Reef dying

Here's a quick pic.
image.jpeg
 
Ok so from what I have gathered here you guys are saying no need to test for phosphates correct? I just did a water change of my usal 5 gallons today and sucked out a lot of the red stuff. It's still really thick on my frag rack but for the most part it seems to be gone from the rocks and sand. Everything is look much happier now that I use RO water.

It's will take more than a 5 gallon change to make everything happier. [emoji3]
At this point, I don't see the need to spend money on a phosphate test. Use the money on other things, refractometer, salt mix, etc.

You should do more like > 15g water changes.

Take your frag rack out of the tank and scrub it down, your frags will do fine on the substrate for a little while for the rack to be cleaned. Also, take out your power head, disassemble, and scrub.

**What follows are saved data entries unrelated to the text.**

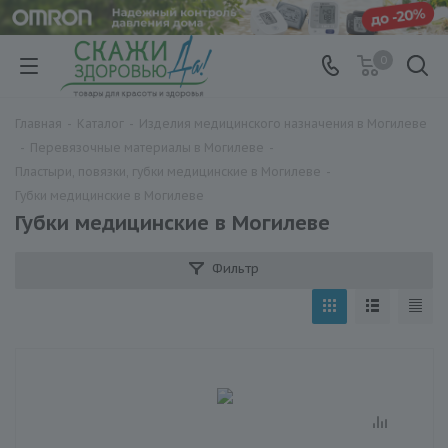
0
Главная
-
Каталог
-
Изделия медицинского назначения в Могилеве
-
Перевязочные материалы в Могилеве
-
Пластыри, повязки, губки медицинские в Могилеве
-
Губки медицинские в Могилеве
Губки медицинские в Могилеве
Фильтр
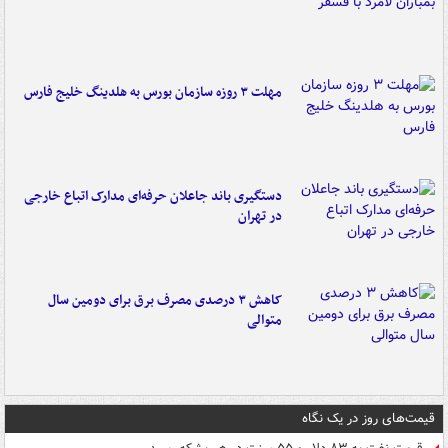
مهلت ۳ روزه سازمان بورس به هلدینگ خلیج فارس
دستگیری باند جاعلان حرفه‌ای مدارک اتباع خارجی
در تهران
کاهش ۳ درصدی مصرف برق برای دومین سال
متوالی
قیمت‌های روز در یک نگاه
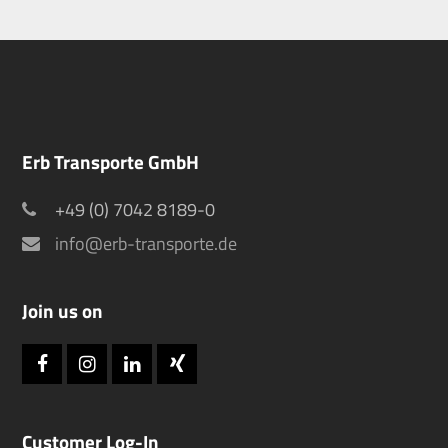
Erb Transporte GmbH
+49 (0) 7042 8189-0
info@erb-transporte.de
Join us on
Facebook
Instagram
LinkedIn
Xing
Customer Log-In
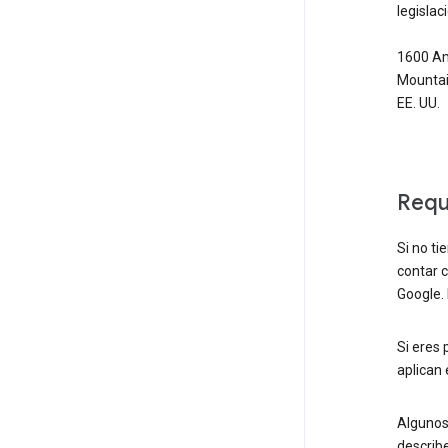
legisla
1600 Am
Mountain
EE. UU.
Requ
Si no ti
contar c
Google. 
Si eres 
aplican 
Algunos
describ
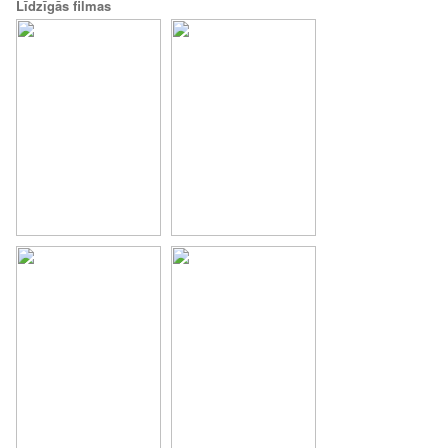
Līdzīgās filmas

What ever can be removed from tank and scrubbed, do it. you can use your old water, at next water change, and scrub any rocks you can remove. A new cheap toothbrush would be fine to use. I would use some gloves, like new dishwasher rubber gloves.

Use your siphon hose to suck anything off rocks, clean your glass before the water change.

Every water change you do will dilute the bad stuff, but bigger changes do more.

5 gallon change leaves over 80% of unwanted stuff in water, this gets diluted with new water

But if you do a 15g change you remove 50% of unwanted stuff in water.

So bigger water changes are better. Make sense?
 
That make sense to me. Only reasion I can't really do huge water changes is the return pump that's in the back of tank. I'm afraid to turn it off because my tank may over flow. Also the RO maker is really slow at making water
 
That make sense to me. Only reasion I can't really do huge water changes is the return pump that's in the back of tank. I'm afraid to turn it off because my tank may over flow. Also the RO maker is really slow at making water
You have a biocube right?
 
Yes I do.
Then you shouldn't have to worry about that, the water volume will equalize between the back of the tank and the display portion. If you have extra water volume from your canister, that can be accounted for as well. Just take out you first five gallons, turn everything off, take out the rest of the water volume. Start to Add the new water, then last five gallons turn everything back on.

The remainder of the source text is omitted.